Some of the worst dreams I’ve ever had have been of being trapped in a maze. I’d turn corner after corner, finding nothing but dead ends. Every step I made toward escaping would promptly be reversed by my apparently sadistic subconscious. Now, thanks to the wonders of virtual reality, I can live out my nightmares in the waking world. Researchers have developed a VR system that can create massive mazes contained inside a single real world room.

The new maze system, recently presented at the IEEE Virtual Reality conference, uses technology that tracks the user’s movements and position in the room to create a network of corridors and rooms that never move outside the confines of the actual physical space. Test subjects can literally be walking in circles while the VR creates the illusion of interconnected environments. “People think they are walking in much larger environments. We can simulate rooms connected by corridors, and we could simulate outdoor areas in which certain areas are restricted,” said Hannes Kaufman, a researcher from the Vienna University of Technology.

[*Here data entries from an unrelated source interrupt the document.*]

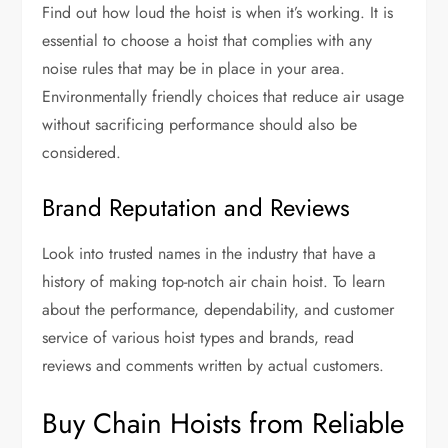
Find out how loud the hoist is when it’s working. It is
essential to choose a hoist that complies with any
noise rules that may be in place in your area.
Environmentally friendly choices that reduce air usage
without sacrificing performance should also be
considered.
Brand Reputation and Reviews
Look into trusted names in the industry that have a
history of making top-notch air chain hoist. To learn
about the performance, dependability, and customer
service of various hoist types and brands, read
reviews and comments written by actual customers.
Buy Chain Hoists from Reliable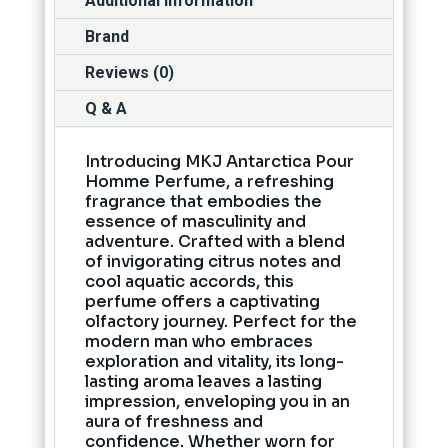
Additional information
Brand
Reviews (0)
Q & A
Introducing MKJ Antarctica Pour
Homme Perfume, a refreshing
fragrance that embodies the
essence of masculinity and
adventure. Crafted with a blend
of invigorating citrus notes and
cool aquatic accords, this
perfume offers a captivating
olfactory journey. Perfect for the
modern man who embraces
exploration and vitality, its long-
lasting aroma leaves a lasting
impression, enveloping you in an
aura of freshness and
confidence. Whether worn for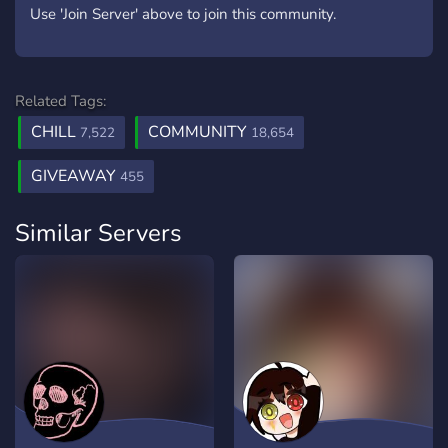
Use 'Join Server' above to join this community.
Related Tags:
CHILL
COMMUNITY
7,522
18,654
GIVEAWAY
455
Similar Servers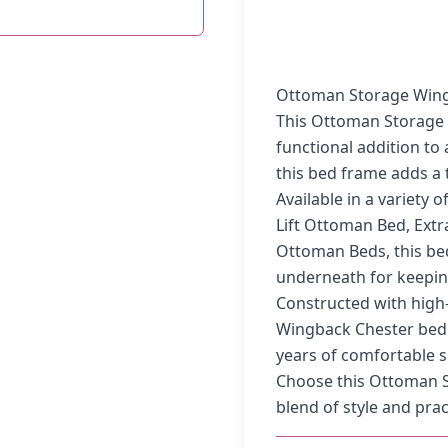
Ottoman Storage Wing
This Ottoman Storage 
functional addition to
this bed frame adds a 
Available in a variety 
Lift Ottoman Bed, Ext
Ottoman Beds, this be
underneath for keepin
Constructed with high-
Wingback Chester bed f
years of comfortable s
Choose this Ottoman S
blend of style and prac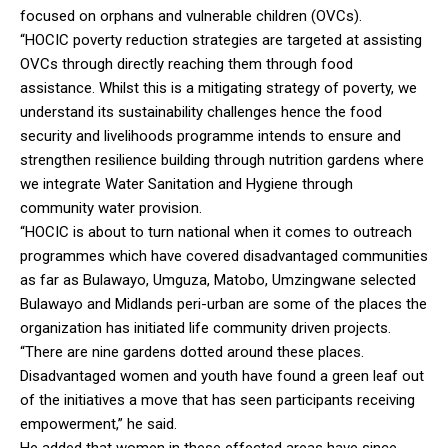
focused on orphans and vulnerable children (OVCs).
“HOCIC poverty reduction strategies are targeted at assisting
OVCs through directly reaching them through food
assistance. Whilst this is a mitigating strategy of poverty, we
understand its sustainability challenges hence the food
security and livelihoods programme intends to ensure and
strengthen resilience building through nutrition gardens where
we integrate Water Sanitation and Hygiene through
community water provision.
“HOCIC is about to turn national when it comes to outreach
programmes which have covered disadvantaged communities
as far as Bulawayo, Umguza, Matobo, Umzingwane selected
Bulawayo and Midlands peri-urban are some of the places the
organization has initiated life community driven projects.
“There are nine gardens dotted around these places.
Disadvantaged women and youth have found a green leaf out
of the initiatives a move that has seen participants receiving
empowerment,” he said.
He added that women in these effected areas have since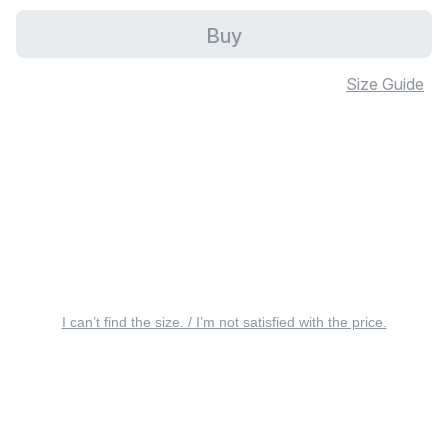
Buy
Size Guide
I can’t find the size. / I’m not satisfied with the price.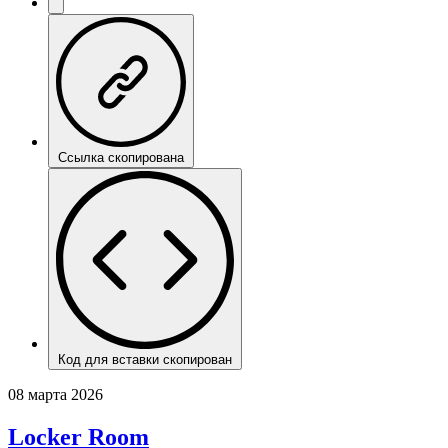
Ссылка скопирована
Код для вставки скопирован
08 марта 2026
Locker Room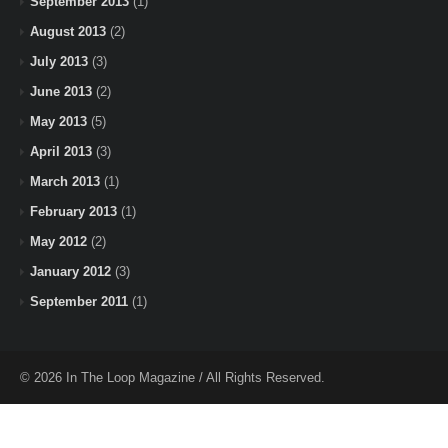
September 2013
(1)
August 2013
(2)
July 2013
(3)
June 2013
(2)
May 2013
(5)
April 2013
(3)
March 2013
(1)
February 2013
(1)
May 2012
(2)
January 2012
(3)
September 2011
(1)
© 2026 In The Loop Magazine / All Rights Reserved.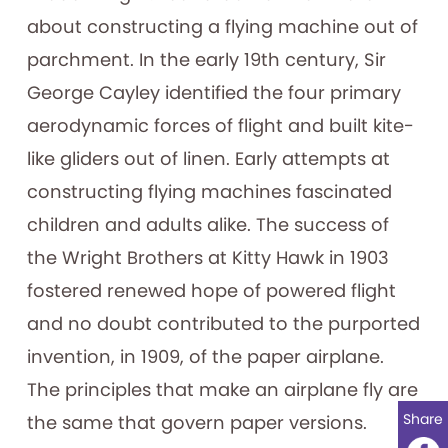
about constructing a flying machine out of
parchment. In the early 19th century, Sir
George Cayley identified the four primary
aerodynamic forces of flight and built kite-
like gliders out of linen. Early attempts at
constructing flying machines fascinated
children and adults alike. The success of
the Wright Brothers at Kitty Hawk in 1903
fostered renewed hope of powered flight
and no doubt contributed to the purported
invention, in 1909, of the paper airplane.
The principles that make an airplane fly are
Share
the same that govern paper versions.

The system isn’t unbeatable. Attempting to use it while walking on a treadmill, for instance, wouldn’t work. That said, some things from the real world can be used to bolster the illusion. At several points in the testing process, researchers tried telling users to try walking through a virtual wall while standing near a physical one in the real world. Upon bumping into the real wall test subjects treated the virtual ones more realistically from that point on.

Impressive as the technology is, there is still progress to be made before it can be put into any sort of practical use. Currently, the program only allows for one user at a time. Its designers want to expand to include a second person and then more following that. Kaufmann hopes that this technology could eventually be used to help simulate museums and similar environments in the comfort of a person’s home. “In the morning you could walk into the Guggenheim and in the afternoon explore the Taj Mahal.”